Abstract
Estrogen receptor (ER)-positive metastatic breast cancers after a period of response to tamoxifen develop resistance, and the disease progresses clinically. Domination of partial agonistic activity of tamoxifen over its antagonist activity has been implicated as one of the mechanisms for acquired tamoxifen resistance. Six patients with ER-positive, human epidermal growth factor receptor 2 (HER2)-negative metastatic breast cancer who were treated with tamoxifen withdrawal were retrospectively reviewed. Three patients were premenopausal and three were postmenopausal at the beginning of this treatment. Three patients had stage IV disease and three had recurrent breast cancers with median disease-free intervals of 153 months. The treatment lines of tamoxifen therapy were first-line in two, second-line in two, and third-line in one patient. One patient had relapsed during adjuvant tamoxifen therapy. The median duration of tamoxifen therapy was 16 months.

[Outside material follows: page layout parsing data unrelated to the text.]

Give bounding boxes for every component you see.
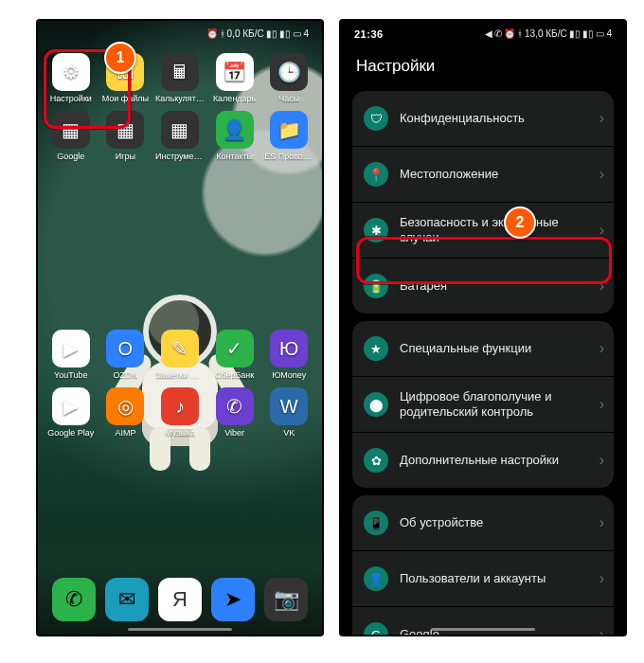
aimp-icon: ◎ bbox=[106, 387, 144, 425]
badge-2: 2 bbox=[504, 206, 536, 239]
chevron-right-icon: › bbox=[599, 396, 604, 413]
app-yoomoney[interactable]: ЮЮMoney bbox=[263, 330, 314, 380]
clock-icon: 🕒 bbox=[270, 53, 308, 91]
app-youtube[interactable]: ▶YouTube bbox=[45, 330, 97, 380]
app-es-explorer[interactable]: 📁ES Провод… bbox=[263, 111, 314, 161]
app-vk[interactable]: WVK bbox=[263, 387, 314, 438]
dock-telegram[interactable]: ➤ bbox=[211, 578, 255, 621]
settings-row-privacy[interactable]: 🛡Конфиденциальность› bbox=[352, 91, 614, 146]
app-label: Google Play bbox=[47, 428, 94, 438]
settings-row-label: Пользователи и аккаунты bbox=[400, 571, 588, 586]
alarm-icon: ⏰ bbox=[206, 29, 218, 39]
app-ozon[interactable]: OOZON bbox=[100, 330, 152, 380]
calculator-icon: 🖩 bbox=[161, 53, 199, 91]
calendar-icon: 📅 bbox=[216, 53, 254, 91]
settings-row-location[interactable]: 📍Местоположение› bbox=[352, 146, 614, 202]
status-bar: 21:36 ◀ ✆ ⏰ ᚼ 13,0 КБ/С ▮▯ ▮▯ ▭ 4 bbox=[341, 21, 625, 47]
app-label: VK bbox=[283, 428, 295, 438]
yoomoney-icon: Ю bbox=[270, 330, 308, 367]
location-icon: 📍 bbox=[364, 162, 388, 187]
app-calendar[interactable]: 📅Календарь bbox=[209, 53, 260, 103]
settings-row-wellbeing[interactable]: ⬤Цифровое благополучие и родительский ко… bbox=[352, 376, 614, 432]
settings-row-users[interactable]: 👤Пользователи и аккаунты› bbox=[352, 550, 614, 606]
app-aimp[interactable]: ◎AIMP bbox=[100, 387, 152, 438]
google-icon: G bbox=[364, 622, 388, 636]
dock-yandex[interactable]: Я bbox=[158, 578, 202, 621]
app-notes[interactable]: ✎Заметки G… bbox=[154, 330, 206, 380]
app-calculator[interactable]: 🖩Калькулят… bbox=[154, 53, 206, 103]
privacy-icon: 🛡 bbox=[364, 106, 388, 131]
settings-row-label: Цифровое благополучие и родительский кон… bbox=[400, 389, 588, 419]
signal-icon: ▮▯ ▮▯ bbox=[266, 29, 292, 39]
app-label: ES Провод… bbox=[264, 152, 313, 161]
vk-icon: W bbox=[270, 387, 308, 425]
settings-row-special[interactable]: ★Специальные функции› bbox=[352, 321, 614, 376]
home-indicator[interactable] bbox=[431, 628, 535, 631]
google-play-icon: ▶ bbox=[52, 387, 90, 425]
app-label: AIMP bbox=[115, 428, 135, 438]
app-label: Google bbox=[57, 152, 84, 161]
telegram-status-icon: ◀ bbox=[485, 29, 492, 39]
alarm-icon: ⏰ bbox=[504, 29, 515, 39]
battery-icon: ▭ bbox=[293, 29, 301, 39]
users-icon: 👤 bbox=[364, 566, 388, 591]
settings-row-about[interactable]: 📱Об устройстве› bbox=[352, 495, 614, 550]
chevron-right-icon: › bbox=[599, 626, 604, 636]
net-speed: 13,0 КБ/С bbox=[525, 29, 567, 39]
battery-pct: 4 bbox=[606, 29, 612, 39]
phone-status-icon: ✆ bbox=[494, 29, 502, 39]
advanced-icon: ✿ bbox=[364, 448, 388, 473]
special-icon: ★ bbox=[364, 336, 388, 361]
notes-icon: ✎ bbox=[161, 330, 199, 367]
app-label: Игры bbox=[116, 152, 135, 161]
app-label: СберБанк bbox=[215, 370, 254, 380]
net-speed: 0,0 КБ/С bbox=[227, 29, 264, 39]
settings-row-advanced[interactable]: ✿Дополнительные настройки› bbox=[352, 432, 614, 488]
app-viber[interactable]: ✆Viber bbox=[209, 387, 260, 438]
dock-camera[interactable]: 📷 bbox=[264, 578, 308, 621]
app-label: Заметки G… bbox=[155, 370, 205, 380]
settings-row-label: Дополнительные настройки bbox=[400, 453, 588, 468]
app-sberbank[interactable]: ✓СберБанк bbox=[209, 330, 260, 380]
chevron-right-icon: › bbox=[599, 452, 604, 469]
app-label: OZON bbox=[113, 370, 137, 380]
app-label: YouTube bbox=[54, 370, 87, 380]
home-indicator[interactable] bbox=[128, 628, 232, 631]
chevron-right-icon: › bbox=[599, 166, 604, 183]
app-tools-folder[interactable]: ▦Инструмен… bbox=[154, 111, 206, 161]
settings-row-google[interactable]: GGoogle› bbox=[352, 606, 614, 636]
app-clock[interactable]: 🕒Часы bbox=[263, 53, 314, 103]
dock-messages[interactable]: ✉ bbox=[105, 578, 149, 621]
about-icon: 📱 bbox=[364, 511, 388, 535]
settings-row-label: Об устройстве bbox=[400, 515, 588, 530]
app-label: Viber bbox=[224, 428, 244, 438]
battery-icon: ▭ bbox=[596, 29, 604, 39]
settings-row-label: Специальные функции bbox=[400, 341, 588, 356]
contacts-icon: 👤 bbox=[216, 111, 254, 149]
highlight-battery bbox=[356, 237, 612, 284]
bluetooth-icon: ᚼ bbox=[220, 29, 225, 39]
signal-icon: ▮▯ ▮▯ bbox=[569, 29, 595, 39]
es-explorer-icon: 📁 bbox=[270, 111, 308, 149]
sberbank-icon: ✓ bbox=[216, 330, 254, 367]
app-contacts[interactable]: 👤Контакты bbox=[209, 111, 260, 161]
app-label: Контакты bbox=[216, 152, 253, 161]
app-google-play[interactable]: ▶Google Play bbox=[45, 387, 97, 438]
app-label: Часы bbox=[278, 94, 299, 103]
chevron-right-icon: › bbox=[599, 340, 604, 357]
phone-home-screen: 21:34 ⏰ ᚼ 0,0 КБ/С ▮▯ ▮▯ ▭ 4 ⚙Настройки🗂… bbox=[36, 19, 324, 636]
app-label: Календарь bbox=[213, 94, 256, 103]
youtube-icon: ▶ bbox=[52, 330, 90, 367]
app-label: Калькулят… bbox=[155, 94, 205, 103]
battery-pct: 4 bbox=[303, 29, 309, 39]
settings-group-3: 📱Об устройстве›👤Пользователи и аккаунты›… bbox=[352, 495, 614, 636]
dock-phone[interactable]: ✆ bbox=[52, 578, 96, 621]
settings-row-label: Конфиденциальность bbox=[400, 111, 588, 126]
app-music[interactable]: ♪Музыка bbox=[154, 387, 206, 438]
page-title: Настройки bbox=[341, 47, 625, 83]
viber-icon: ✆ bbox=[216, 387, 254, 425]
dock: ✆✉Я➤📷 bbox=[38, 578, 322, 621]
app-label: Музыка bbox=[165, 428, 195, 438]
ozon-icon: O bbox=[106, 330, 144, 367]
chevron-right-icon: › bbox=[599, 514, 604, 531]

The metastatic disease sites at the time of tamoxifen withdrawal were lymph nodes in six, bone in three, chest wall in one, lung in two, pleura in one, and liver in one patient. The median duration of tamoxifen withdrawal was 6.5 months (range 5–> 23 months). Five of six patients had clinical benefits with tamoxifen withdrawal: partial response in one, long stable disease (SD) in four, and SD in one patient. Five patients were treated with aromatase inhibitors after tamoxifen withdrawal. Two patients had metastatic lymph nodes examined by multi-gene panel testing, and both of their tumors had the AKT1 E17K somatic mutation. One patient also had a BRCA1 germline mutation. Tamoxifen withdrawal at the time of tumor progression while on treatment might be an important treatment option, especially for women with highly endocrine-responsive disease.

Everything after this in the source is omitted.